[MATERIAL FOR THIS TASK Boundary: Start]

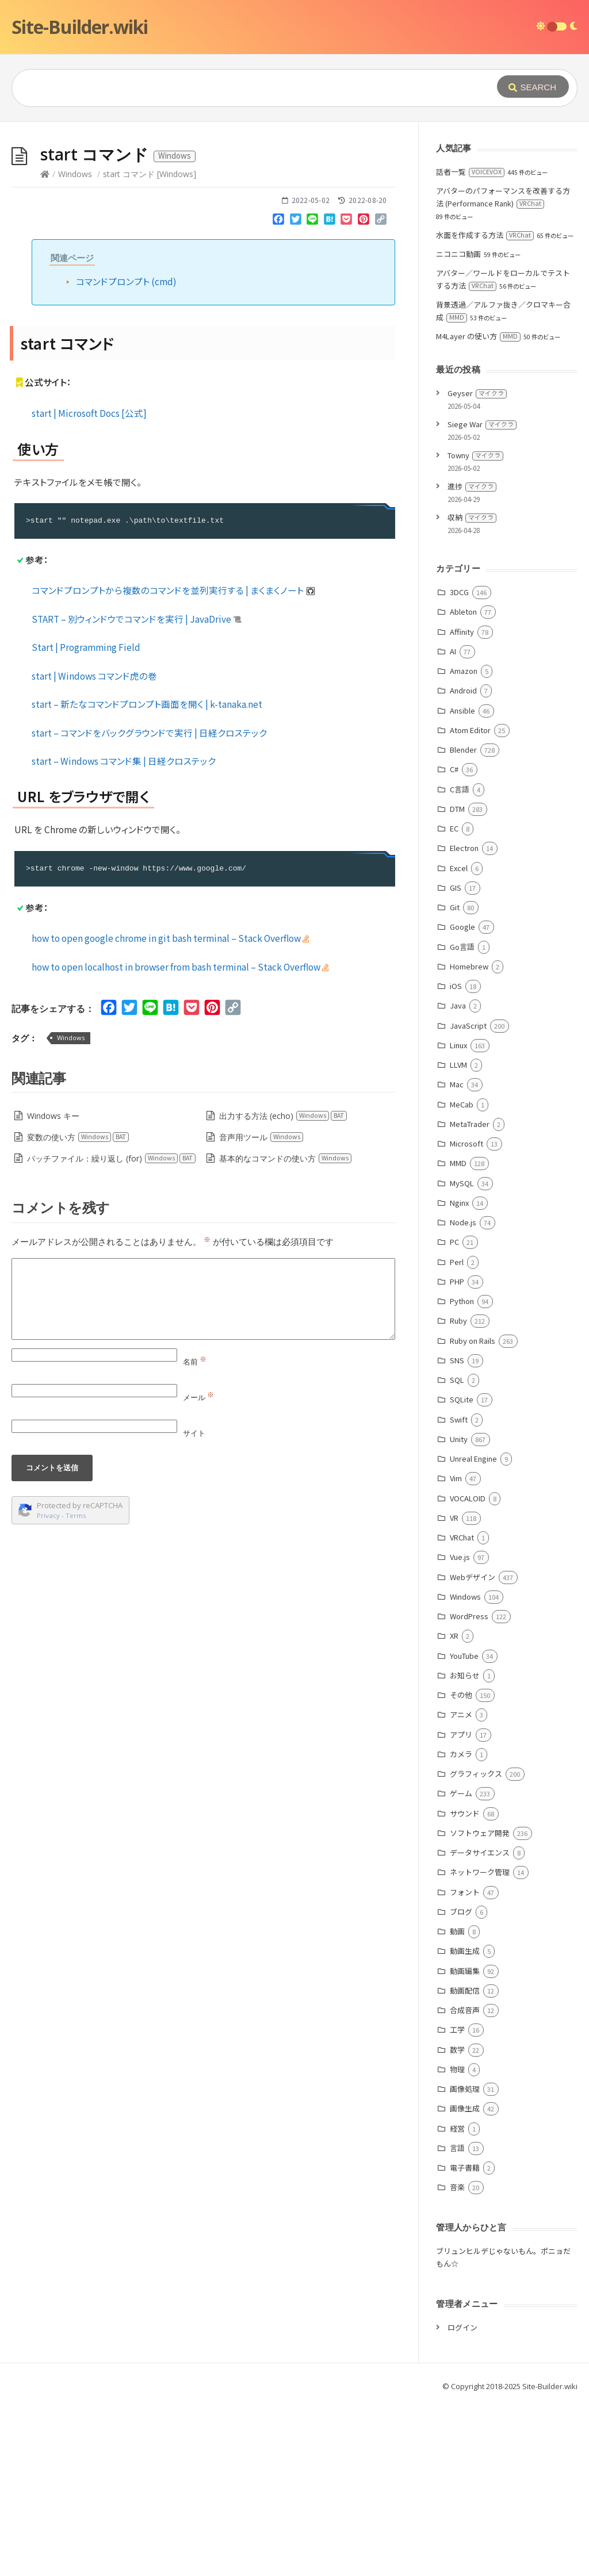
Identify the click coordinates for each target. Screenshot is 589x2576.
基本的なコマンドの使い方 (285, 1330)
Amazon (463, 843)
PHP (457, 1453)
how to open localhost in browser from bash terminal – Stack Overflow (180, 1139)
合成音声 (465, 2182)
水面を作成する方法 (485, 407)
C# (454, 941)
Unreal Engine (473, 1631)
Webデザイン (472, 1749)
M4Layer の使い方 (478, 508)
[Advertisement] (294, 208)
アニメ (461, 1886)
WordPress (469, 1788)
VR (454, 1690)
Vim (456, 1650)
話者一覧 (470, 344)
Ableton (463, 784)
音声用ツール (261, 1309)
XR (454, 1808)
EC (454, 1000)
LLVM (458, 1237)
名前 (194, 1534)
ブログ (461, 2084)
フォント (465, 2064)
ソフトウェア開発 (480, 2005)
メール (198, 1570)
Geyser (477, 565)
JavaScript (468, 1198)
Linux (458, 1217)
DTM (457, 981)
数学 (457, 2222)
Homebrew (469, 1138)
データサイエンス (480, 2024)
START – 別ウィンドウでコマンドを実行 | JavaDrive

[MATERIAL FOR THIS TASK Boundary: End]

* _WORK TASK_: Nothing but an exact copy is asked for: the lines from the start of the records through the line with "Webデザイン (472, 1749)", both ends included, minus any pictures.

* _WRITTEN SOLUTION_:
Identify the click coordinates for each target. Screenshot is 589x2576.
基本的なコマンドの使い方 (285, 1330)
Amazon (463, 843)
PHP (457, 1453)
how to open localhost in browser from bash terminal – Stack Overflow (180, 1139)
合成音声 (465, 2182)
水面を作成する方法 (485, 407)
C# (454, 941)
Unreal Engine (473, 1631)
Webデザイン (472, 1749)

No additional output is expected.